If it seems like I’m glazing a decade-old, front-wheel-drive Ford with such fervent desire, it’s because I am. But before you blast little ole’ me, I urge you to listen to (or also blast) everyone else who experienced one, from seasoned journalists to companions who cleared a space in their garages for one.

“I prefer the way the Fiesta ST drives to the Focus ST,” MotorTrend’s Marc Noordelos commented in a long-term test update of a 2014 car. “The smaller Ford is more fun, and has a better balance between power and chassis dynamics.”
“There is just enough handling for the power at hand… or just enough power for the handling, depending on your point of view,” Car and Driver’s Alexander Stoklosa praised after driving a 2017-year car. “The handling is eminently predictable, the steering quick and communicative. Like the Miata, this is a car with which you could easily use to teach a newbie how to drive quickly.”
“In a great example of how front-drive street cars can handle, the rear just hints at rotation when you press hard, but it doesn’t do big slides unless provoked,” MotorTrend’s Carlos Lago wrote during 2014’s Best Driver’s Car, where it came sixth out of ten contestants, beating out the Mk7 GTI and VA WRX STI by prioritizing laughs over speed on track where its absolute limits are exploited. “A car this inexpensive placing this high in Best Driver’s Car is remarkable, and some wondered why it didn’t place even higher. When it comes to fun, the Fiesta ST is a giant-killer.”

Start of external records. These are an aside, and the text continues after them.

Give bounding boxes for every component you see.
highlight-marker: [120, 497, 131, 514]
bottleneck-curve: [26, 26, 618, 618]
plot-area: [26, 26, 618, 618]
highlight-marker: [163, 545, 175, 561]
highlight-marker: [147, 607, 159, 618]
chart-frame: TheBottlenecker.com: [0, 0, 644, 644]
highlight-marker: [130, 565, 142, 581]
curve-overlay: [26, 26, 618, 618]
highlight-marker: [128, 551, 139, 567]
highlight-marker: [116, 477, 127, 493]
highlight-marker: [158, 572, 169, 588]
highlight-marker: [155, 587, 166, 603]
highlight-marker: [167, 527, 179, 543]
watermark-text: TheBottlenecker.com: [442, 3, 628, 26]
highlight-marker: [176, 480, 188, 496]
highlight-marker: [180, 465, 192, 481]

A Gold Standard In Cheap Thrills, Now and Forever
In an old listicle I wrote for PRNDL regarding my favorite cars, I remembered that I summarized the Fiesta ST as such: “It teaches us it’s truly not about the size of the dog in the fight but rather the size of the fight in the dog,” and later pointing out, “Yes, it’s a bargain-bin runt with less than 200 horsepower, yet here I am, ranking it within a breath of Supras and STIs.”

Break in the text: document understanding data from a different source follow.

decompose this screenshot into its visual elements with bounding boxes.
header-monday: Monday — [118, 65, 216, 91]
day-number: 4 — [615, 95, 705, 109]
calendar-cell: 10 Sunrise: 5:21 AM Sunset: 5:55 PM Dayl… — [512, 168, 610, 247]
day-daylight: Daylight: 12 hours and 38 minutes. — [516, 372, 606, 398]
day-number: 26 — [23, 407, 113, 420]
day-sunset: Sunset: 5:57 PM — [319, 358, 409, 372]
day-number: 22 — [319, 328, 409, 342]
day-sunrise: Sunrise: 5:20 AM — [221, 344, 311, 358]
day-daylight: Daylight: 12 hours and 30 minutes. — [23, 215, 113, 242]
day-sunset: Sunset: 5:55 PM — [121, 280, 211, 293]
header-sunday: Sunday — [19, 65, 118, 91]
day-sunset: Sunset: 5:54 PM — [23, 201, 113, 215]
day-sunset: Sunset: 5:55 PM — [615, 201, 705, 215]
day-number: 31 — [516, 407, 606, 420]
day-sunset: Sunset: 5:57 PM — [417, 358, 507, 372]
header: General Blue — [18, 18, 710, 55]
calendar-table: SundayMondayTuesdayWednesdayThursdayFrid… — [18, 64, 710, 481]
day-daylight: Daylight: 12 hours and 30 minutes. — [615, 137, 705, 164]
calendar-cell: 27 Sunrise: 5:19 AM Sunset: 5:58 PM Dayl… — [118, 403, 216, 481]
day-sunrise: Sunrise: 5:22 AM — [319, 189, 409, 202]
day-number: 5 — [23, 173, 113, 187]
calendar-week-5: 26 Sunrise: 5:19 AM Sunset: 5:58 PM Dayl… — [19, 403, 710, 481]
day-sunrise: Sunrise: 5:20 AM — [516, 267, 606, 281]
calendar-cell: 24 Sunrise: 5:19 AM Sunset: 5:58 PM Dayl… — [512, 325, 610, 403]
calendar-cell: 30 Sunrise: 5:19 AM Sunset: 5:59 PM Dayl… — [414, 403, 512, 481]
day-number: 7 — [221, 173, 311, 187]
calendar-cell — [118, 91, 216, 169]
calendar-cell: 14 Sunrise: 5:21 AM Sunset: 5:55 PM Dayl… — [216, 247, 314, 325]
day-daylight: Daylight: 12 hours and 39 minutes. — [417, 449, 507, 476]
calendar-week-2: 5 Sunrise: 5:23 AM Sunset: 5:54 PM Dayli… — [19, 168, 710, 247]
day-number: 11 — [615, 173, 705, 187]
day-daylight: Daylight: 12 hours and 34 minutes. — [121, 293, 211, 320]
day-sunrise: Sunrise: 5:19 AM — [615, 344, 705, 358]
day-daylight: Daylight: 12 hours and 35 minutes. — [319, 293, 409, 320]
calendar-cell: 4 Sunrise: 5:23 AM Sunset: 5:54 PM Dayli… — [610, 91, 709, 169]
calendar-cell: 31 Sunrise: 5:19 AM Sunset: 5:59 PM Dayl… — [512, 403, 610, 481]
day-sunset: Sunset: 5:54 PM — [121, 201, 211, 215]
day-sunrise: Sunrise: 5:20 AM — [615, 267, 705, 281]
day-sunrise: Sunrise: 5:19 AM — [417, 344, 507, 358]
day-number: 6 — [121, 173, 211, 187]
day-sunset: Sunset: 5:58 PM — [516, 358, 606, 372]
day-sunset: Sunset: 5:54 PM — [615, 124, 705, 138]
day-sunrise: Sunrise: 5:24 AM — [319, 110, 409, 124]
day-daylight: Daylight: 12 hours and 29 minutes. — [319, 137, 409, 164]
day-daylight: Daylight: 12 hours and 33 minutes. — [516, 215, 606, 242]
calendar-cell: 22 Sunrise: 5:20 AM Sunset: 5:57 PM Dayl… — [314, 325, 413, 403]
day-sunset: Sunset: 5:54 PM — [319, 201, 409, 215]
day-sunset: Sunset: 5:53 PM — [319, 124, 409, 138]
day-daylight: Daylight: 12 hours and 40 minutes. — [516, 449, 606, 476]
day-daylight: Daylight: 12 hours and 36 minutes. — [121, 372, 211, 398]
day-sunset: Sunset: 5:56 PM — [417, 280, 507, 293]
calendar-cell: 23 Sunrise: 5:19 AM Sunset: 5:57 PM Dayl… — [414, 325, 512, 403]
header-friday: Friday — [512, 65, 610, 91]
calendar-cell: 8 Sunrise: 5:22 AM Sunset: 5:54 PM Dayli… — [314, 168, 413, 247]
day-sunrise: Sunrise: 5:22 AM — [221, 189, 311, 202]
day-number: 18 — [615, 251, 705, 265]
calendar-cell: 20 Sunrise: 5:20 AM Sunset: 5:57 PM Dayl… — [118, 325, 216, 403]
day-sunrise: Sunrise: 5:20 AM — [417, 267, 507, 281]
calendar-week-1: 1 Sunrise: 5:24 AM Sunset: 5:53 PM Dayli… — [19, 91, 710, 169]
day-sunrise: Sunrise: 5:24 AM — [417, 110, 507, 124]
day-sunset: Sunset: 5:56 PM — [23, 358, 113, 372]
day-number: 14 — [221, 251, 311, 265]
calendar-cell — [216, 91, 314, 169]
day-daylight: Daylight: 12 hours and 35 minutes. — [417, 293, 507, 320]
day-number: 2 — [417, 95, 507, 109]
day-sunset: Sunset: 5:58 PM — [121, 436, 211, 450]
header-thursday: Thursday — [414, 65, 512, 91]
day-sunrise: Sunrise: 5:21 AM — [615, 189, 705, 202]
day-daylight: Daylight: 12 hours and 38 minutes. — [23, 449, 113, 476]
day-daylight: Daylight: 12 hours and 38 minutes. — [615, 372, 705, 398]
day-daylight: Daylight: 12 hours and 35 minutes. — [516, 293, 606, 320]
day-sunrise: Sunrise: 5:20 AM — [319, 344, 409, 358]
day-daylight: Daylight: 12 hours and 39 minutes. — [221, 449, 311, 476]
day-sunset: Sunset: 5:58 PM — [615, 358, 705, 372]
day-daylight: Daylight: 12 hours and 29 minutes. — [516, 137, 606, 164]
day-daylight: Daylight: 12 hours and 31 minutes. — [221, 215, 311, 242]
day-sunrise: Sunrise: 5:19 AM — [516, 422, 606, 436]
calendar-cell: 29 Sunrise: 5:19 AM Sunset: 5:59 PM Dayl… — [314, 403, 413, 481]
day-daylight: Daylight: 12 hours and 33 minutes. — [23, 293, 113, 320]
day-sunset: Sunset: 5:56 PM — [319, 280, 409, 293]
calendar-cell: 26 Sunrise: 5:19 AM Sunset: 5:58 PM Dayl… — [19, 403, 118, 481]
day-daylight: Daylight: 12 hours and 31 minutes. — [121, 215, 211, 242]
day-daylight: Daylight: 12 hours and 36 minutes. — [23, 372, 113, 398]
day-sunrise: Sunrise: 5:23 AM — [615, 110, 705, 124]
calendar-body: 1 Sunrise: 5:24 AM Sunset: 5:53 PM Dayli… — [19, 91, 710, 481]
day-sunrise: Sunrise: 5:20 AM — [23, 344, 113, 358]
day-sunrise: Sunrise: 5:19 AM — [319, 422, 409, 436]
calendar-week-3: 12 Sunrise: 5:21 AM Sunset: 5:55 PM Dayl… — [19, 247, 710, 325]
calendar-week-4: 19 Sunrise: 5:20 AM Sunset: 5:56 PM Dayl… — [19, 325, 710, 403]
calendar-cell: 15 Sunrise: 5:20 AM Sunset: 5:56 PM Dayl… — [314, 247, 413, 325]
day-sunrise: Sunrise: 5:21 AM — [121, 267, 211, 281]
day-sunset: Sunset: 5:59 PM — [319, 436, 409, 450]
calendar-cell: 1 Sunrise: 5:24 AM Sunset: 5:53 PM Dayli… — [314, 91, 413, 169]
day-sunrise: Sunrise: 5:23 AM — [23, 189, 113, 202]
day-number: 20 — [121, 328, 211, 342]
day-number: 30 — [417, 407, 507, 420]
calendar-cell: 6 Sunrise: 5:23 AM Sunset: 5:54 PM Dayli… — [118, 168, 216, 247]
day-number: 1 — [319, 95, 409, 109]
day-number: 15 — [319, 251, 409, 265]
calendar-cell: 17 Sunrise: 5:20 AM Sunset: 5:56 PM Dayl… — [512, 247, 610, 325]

Even after sampling higher-performing titans in my career, both brand-new and from decades past, the Fiesta still stands strong eleven years after its launch through balance, confidence, and driver communication made affordable. Its ace tricks wooed many, enough to convince friends and even other journos like Jonny Lieberman and Matt Farah to buy their own. At one point, four close friends each had one to call their own at the same time. Four, dammit. Each regards their STs as a canon event that greatly influenced their tastes. One of them still has his.
Anecdotes aren’t data, but all of these experiences sure as hell mean something. They mean we don’t have to look far for cheap-yet-practical thrills when a benchmark was here all along.